It was but a week or two after this that Tish called me up and asked me to go to her apartment quickly, and to bring some arnica from the drug store. I went as quickly as possible, to find Hannah on the couch in the sitting room moaning loudly, and Tish putting hot flannels on her knee cap.
“It’s broken, Miss Tish,” she groaned. “I know it is.”
“Nonsense,” said Tish. “Anyhow I called to you to stay out.”
In the center of the room was a queer sort of machine, with a pole on an iron base and a dial at the top, and a ball fastened to a wire. There was a golf club on the floor.
Later on, when Hannah had been helped to her room and an arnica compress adjusted, Tish took me back and pointed to the machine.
“Two hundred and twenty yards, Lizzie,” she said, “and would have registered more but for Hannah’s leg. That’s driving.”
She then sat down and told me the entire plan.

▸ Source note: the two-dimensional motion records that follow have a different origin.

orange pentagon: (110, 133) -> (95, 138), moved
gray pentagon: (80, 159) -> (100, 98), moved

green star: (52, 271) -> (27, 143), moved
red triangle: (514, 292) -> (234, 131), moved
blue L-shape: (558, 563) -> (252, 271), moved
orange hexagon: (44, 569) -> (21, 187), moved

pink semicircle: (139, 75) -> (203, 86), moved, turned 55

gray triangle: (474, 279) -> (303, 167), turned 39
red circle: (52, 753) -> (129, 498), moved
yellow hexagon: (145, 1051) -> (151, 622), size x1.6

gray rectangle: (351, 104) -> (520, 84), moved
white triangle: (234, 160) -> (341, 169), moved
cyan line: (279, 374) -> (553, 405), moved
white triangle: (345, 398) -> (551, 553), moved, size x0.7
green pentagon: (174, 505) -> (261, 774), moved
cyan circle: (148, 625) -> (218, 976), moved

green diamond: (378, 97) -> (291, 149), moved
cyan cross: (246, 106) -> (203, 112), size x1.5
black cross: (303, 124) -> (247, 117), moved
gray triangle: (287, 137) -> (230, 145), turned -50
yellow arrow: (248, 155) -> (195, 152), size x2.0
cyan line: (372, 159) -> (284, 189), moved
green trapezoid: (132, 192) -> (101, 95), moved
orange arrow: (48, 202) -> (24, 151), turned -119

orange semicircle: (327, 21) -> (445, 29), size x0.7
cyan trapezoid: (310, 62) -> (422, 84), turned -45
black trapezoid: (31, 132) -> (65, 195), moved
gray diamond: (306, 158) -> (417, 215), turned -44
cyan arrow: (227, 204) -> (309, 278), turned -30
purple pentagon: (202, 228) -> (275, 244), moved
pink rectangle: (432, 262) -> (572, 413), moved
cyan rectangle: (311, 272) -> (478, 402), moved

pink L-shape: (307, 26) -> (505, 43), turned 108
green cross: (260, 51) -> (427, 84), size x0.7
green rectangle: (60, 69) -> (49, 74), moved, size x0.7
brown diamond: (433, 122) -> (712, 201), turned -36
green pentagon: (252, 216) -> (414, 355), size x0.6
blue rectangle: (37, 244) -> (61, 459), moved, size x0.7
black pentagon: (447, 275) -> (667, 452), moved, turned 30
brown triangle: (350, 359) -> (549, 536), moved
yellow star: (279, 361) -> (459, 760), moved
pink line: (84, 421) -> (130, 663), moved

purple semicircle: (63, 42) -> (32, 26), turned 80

She had been working all winter, and was now confident that she could defeat Nettie Lynn. She had, after her first experience in the department store, limited herself—in another store—to approach shots. For driving she had used the machine. For putting she had cut a round hole in the carpet and had sawed an opening in the floor beneath, in which she had placed a wide-mouthed jar.
“My worst trouble, Lizzie,” she said, “was lifting my head. But I have solved it. See here.”
She then produced a short leather strap, one end of which she fastened to her belt and the other she held in her teeth. She had almost lost a front tooth at the beginning, she said, but that phase was over.
“I don’t even need it any more,” she told me. “To-morrow I shall commence placing an egg on the back of my neck as I stoop, and that with a feeling of perfect security.”